Total environmental impact is best calculated by doing a full Life Cycle Inventory (LCI [pdf]) on each biodiesel production method, as resource consumption and energy usage can vary drastically. The most in depth LCI of BD versus PD was completed in 1998 in a joint project with the US DOA and the US DOE. The study concluded that total LCI usage for soy based BD compared to PD was 95% less. The comparison was made for BD and PD consumption in the US transportation industry, specifically urban buses.
Resource and energy consumption differ for planting, growing and harvesting different crops. Transportation costs can vary based on where crops are located in relation to the production facilities. Production of oils, in this case crushing the soybeans, varies by crop. Conversion to a standard BD chemistry, like ASTM D-6571, can also vary because plant chemistry can vary. Post production, the impact of BD from different sources would be the same because transportation to the location of end use, and the use itself would be very similar.
Because of strict standards, the chemical and physical properties of the end BD products upon final delivery are nearly identical. ASTM D-6751 requires that “the product[s] shall undergo chemical analysis for flash point, methanol, water and sediment, kinematic viscosity, sulfated ash, oxidation stability, sulfur, copper strip corrosion, cetane number, cloud point, acid number, carbon residue, total and free glycerin, phosphorus, reduce pressure distillation temperature, atmospheric equivalent temperature, combined calcium and magnesium, and combined sodium and magnesium,” and must meet standards at time and place of delivery.
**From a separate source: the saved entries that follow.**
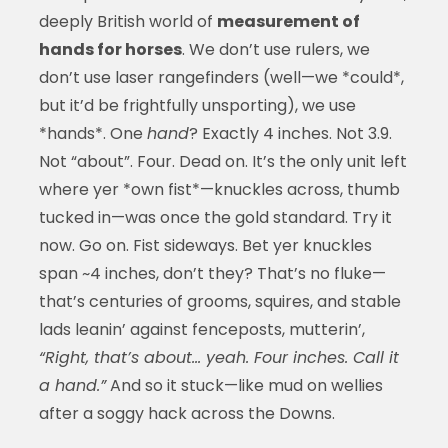
deeply British world of
measurement of
hands for horses
. We don’t use rulers, we
don’t use laser rangefinders (well—we *could*,
but it’d be frightfully unsporting), we use
*hands*. One
hand
? Exactly 4 inches. Not 3.9.
Not “about”. Four. Dead on. It’s the only unit left
where yer *own fist*—knuckles across, thumb
tucked in—was once the gold standard. Try it
now. Go on. Fist sideways. Bet yer knuckles
span ~4 inches, don’t they? That’s no fluke—
that’s centuries of grooms, squires, and stable
lads leanin’ against fenceposts, mutterin’,
“Right, that’s about… yeah. Four inches. Call it
a hand.”
And so it stuck—like mud on wellies
after a soggy hack across the Downs.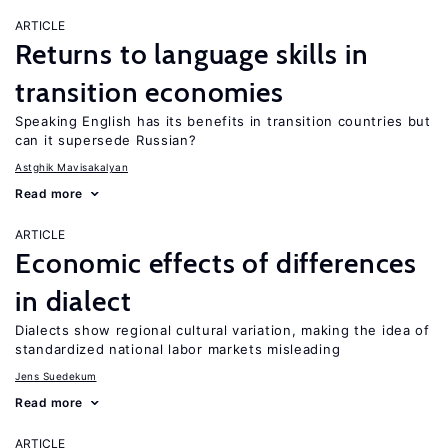
ARTICLE
Returns to language skills in
transition economies
Speaking English has its benefits in transition countries but
can it supersede Russian?
Astghik Mavisakalyan
Read more
ARTICLE
Economic effects of differences
in dialect
Dialects show regional cultural variation, making the idea of
standardized national labor markets misleading
Jens Suedekum
Read more
ARTICLE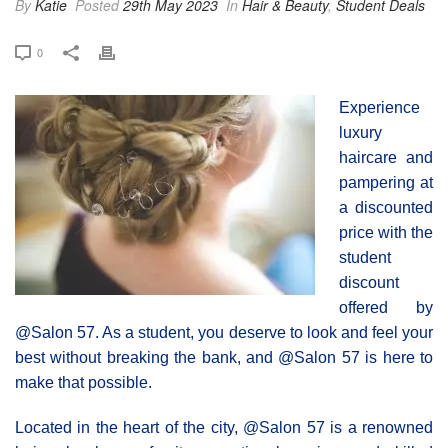
By
Katie
Posted
29th May 2023
In
Hair & Beauty
,
Student Deals
0
Experience
luxury
haircare and
pampering at
a discounted
price with the
student
discount
offered by
@Salon 57. As a student, you deserve to look and feel your
best without breaking the bank, and @Salon 57 is here to
make that possible.
Located in the heart of the city, @Salon 57 is a renowned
Over the entire life cycle, soy based BD reduces total CO2 emissions by 78.45%, compared to petroleum diesel.2 The use of B100 over PD reduces the total emissions of particulate matter (TPM) 32.4%, carbon monoxide (CO) 34.5% and sulfur oxides (SOx) 8%. Unfortunately, one of the trade offs is that nitrous oxide emissions are increased by 13.35%.2 Total hydrocarbon (THC) emissions are also increased by 35.9% in the total life cycle of soy based BD because hexane is released in production.
Published LCI studies with algae based BD have not been as thorough because study has been focused on production, rather than combustion. Since production methods are not standardized, it is not yet possible to do a full life cycle inventory that represents all algae based BD. However, since algae based BD is essentially CO2 neutral, it saves 22.2 pounds of CO2 per gallon of diesel fuel it displaces.